#### [Work item]
Practice item. Set the material below down again exactly, with no pictures.

#### [Study material]
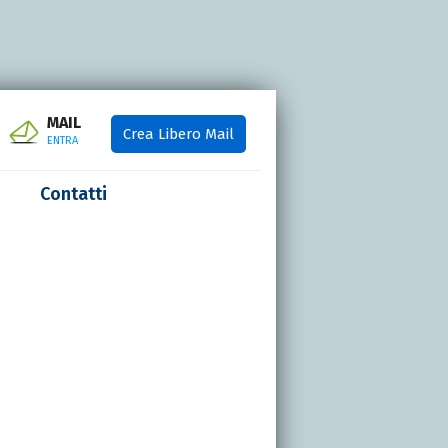
MAIL
Crea Libero Mail
ENTRA
Contatti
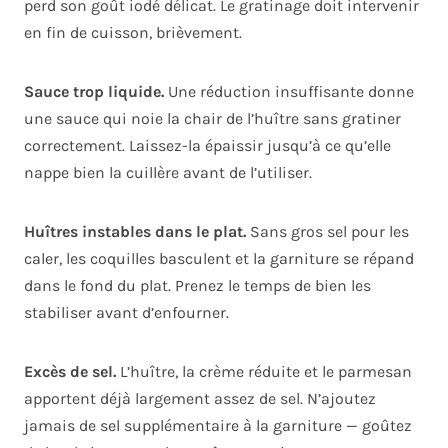
perd son goût iodé délicat. Le gratinage doit intervenir
en fin de cuisson, brièvement.
Sauce trop liquide.
Une réduction insuffisante donne
une sauce qui noie la chair de l’huître sans gratiner
correctement. Laissez-la épaissir jusqu’à ce qu’elle
nappe bien la cuillère avant de l’utiliser.
Huîtres instables dans le plat.
Sans gros sel pour les
caler, les coquilles basculent et la garniture se répand
dans le fond du plat. Prenez le temps de bien les
stabiliser avant d’enfourner.
Excès de sel.
L’huître, la crème réduite et le parmesan
apportent déjà largement assez de sel. N’ajoutez
jamais de sel supplémentaire à la garniture — goûtez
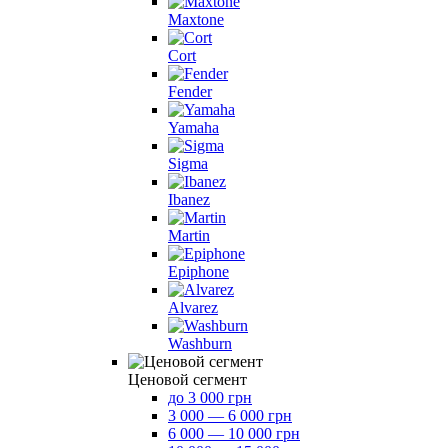
Maxtone
Cort
Fender
Yamaha
Sigma
Ibanez
Martin
Epiphone
Alvarez
Washburn
Ценовой сегмент
до 3 000 грн
3 000 — 6 000 грн
6 000 — 10 000 грн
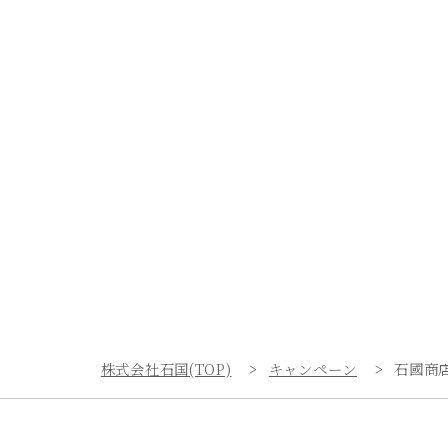
株式会社石国(TOP)
キャンペーン
石國商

#### [Response]
MAIL
Crea Libero Mail
ENTRA
Contatti
perd son goût iodé délicat. Le gratinage doit intervenir
en fin de cuisson, brièvement.
Sauce trop liquide.
Une réduction insuffisante donne
une sauce qui noie la chair de l’huître sans gratiner
correctement. Laissez-la épaissir jusqu’à ce qu’elle
nappe bien la cuillère avant de l’utiliser.
Huîtres instables dans le plat.
Sans gros sel pour les
caler, les coquilles basculent et la garniture se répand
dans le fond du plat. Prenez le temps de bien les
stabiliser avant d’enfourner.
Excès de sel.
L’huître, la crème réduite et le parmesan
apportent déjà largement assez de sel. N’ajoutez
jamais de sel supplémentaire à la garniture — goûtez
Maxtone
Cort
Fender
Yamaha
Sigma
Ibanez
Martin
Epiphone
Alvarez
Washburn
Ценовой сегмент
до 3 000 грн
3 000 — 6 000 грн
6 000 — 10 000 грн
株式会社石国(TOP)
キャンペーン
石國商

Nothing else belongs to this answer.